China uses various methods in its effort to combat corruption. One of those is engaging young people to raise awareness of the impact of corruption and finding ways to prevent it.

Since the campus is the right place to learn about morals and integrity, some universities in China require students to take regular courses, training or seminars related to anti-corruption subjects. These courses aim at seeding good moral values in young people as the country’s future leaders.

“It is important for students to have high integrity so that we can combat corruption more easily. The campus is the best place to learn about integrity,” Professor Wei Tang, Secretary of Communist Party of China (CPC) at Beijing Normal University Zhuhai (BNUZ), told journalists during a media briefing recently.

The CPC has played an important role in the running and development of the university. The campus has 6,134 party members with around 2,780 probation members.

BNUZ, located at Tangjiawan, Zhuhai city, has around 22,000 students and 11,000 professors and lecturers. It was jointly established by Beijing Normal University and the Zhuhai Municipal Government under the approval of the Education Ministry in China.
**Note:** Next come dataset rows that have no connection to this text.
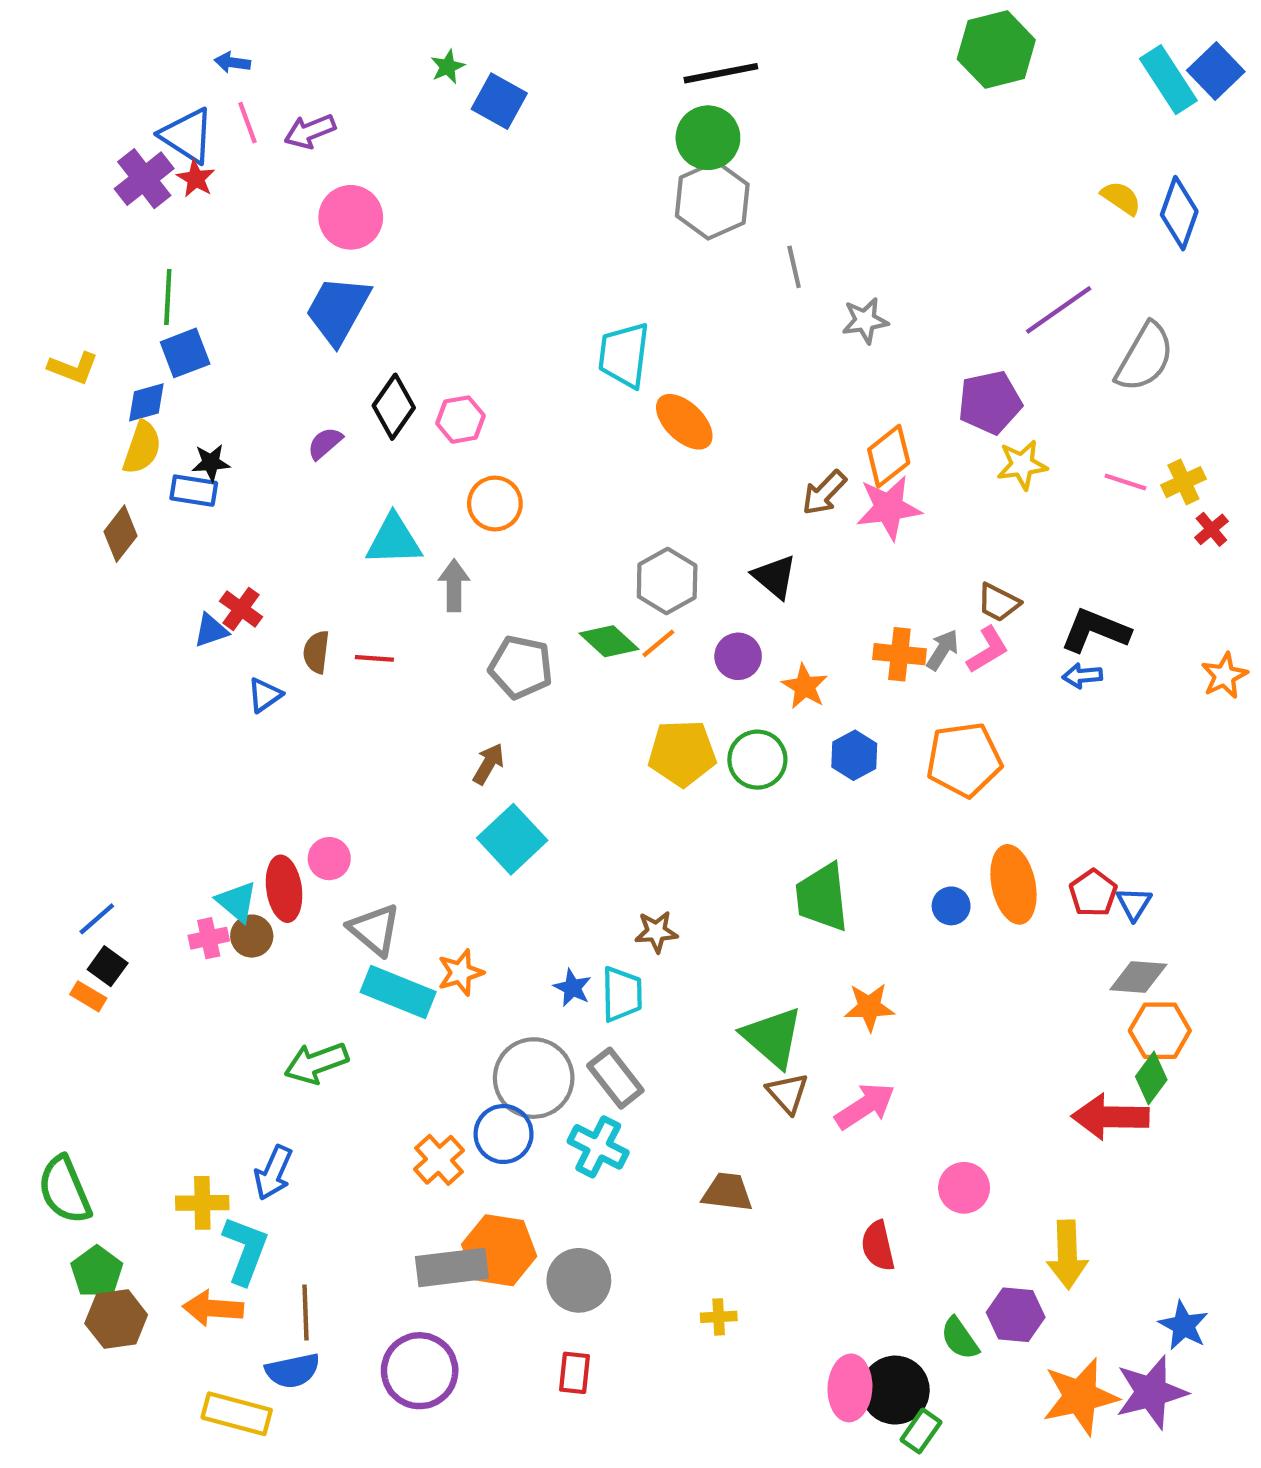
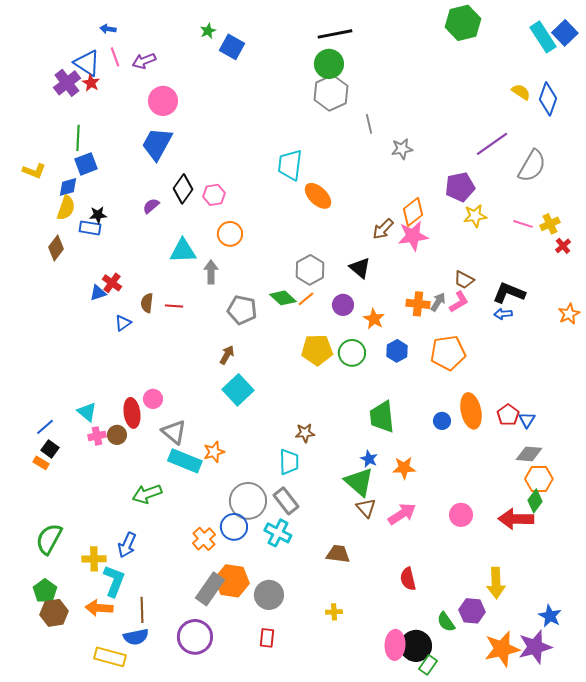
cyan triangle: (237, 902) -> (87, 412), moved
blue star: (572, 988) -> (369, 459), moved
pink circle: (964, 1188) -> (461, 515), moved
green semicircle: (65, 1190) -> (49, 539), moved, turned 52
gray rectangle: (452, 1267) -> (210, 589), turned -48

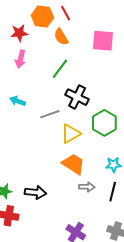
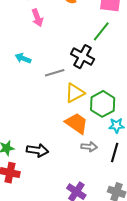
pink arrow: (20, 59) -> (37, 18), moved, turned -36
green line: (60, 69) -> (101, 31), moved
green hexagon: (104, 123) -> (103, 104), moved

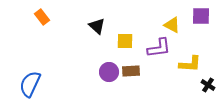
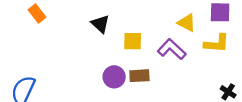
purple L-shape: (159, 48) -> (172, 49), turned -130
yellow L-shape: (190, 64) -> (217, 43), moved

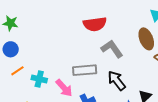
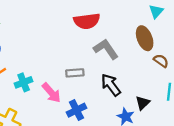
gray rectangle: (85, 70) -> (75, 73), size x0.7
cyan cross: (39, 79) -> (24, 82), turned -35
Wei Tang is optimistic that anti-corruption activities are quite effective in raising the self discipline and perseverance that will hopefully prevent the youth from developing a corrupt mentality.

He noted increased awareness among students after participating in a course titled “Theory and Practice of Combating Corruption and Upholding Integrity”. Another effort to combat corruption through the campus is by creating a clean and honest campus. BNUZ has established a commission for disciplinary inspections and supervision to support the goal.

The commission tries to overseeing finance, infrastructure construction and admissions in order to protect them from corruption. It has also set up a mechanism for a petition.

“Corruption cases can be reported via email or a letter. The complaints are carefully handled and investigated, before any punishment,” Ellen Fu, the vice president of BNUZ, said.

Even though there had been no major corruption on the campus so far, Ellen acknowledged that there had been one case when a staff member was found guilty of misappropriating a scholarship budget. Wei Tang admitted that corruption was the biggest issue now, not only in his country but also in the world.

“It takes time to eradicate corruption, but we will keep trying no matter how long it takes,” he said.

Corruption is widespread in China. More than 60,000 people have been sentenced for bribery and corruption since 2008. In 2008, China published a list of stringent anti-corruption rules for public officials ahead of a reshuffle of provincial posts later this month. Chinese leaders have stressed the need to improve the mechanism for preventing, and punishing corruption.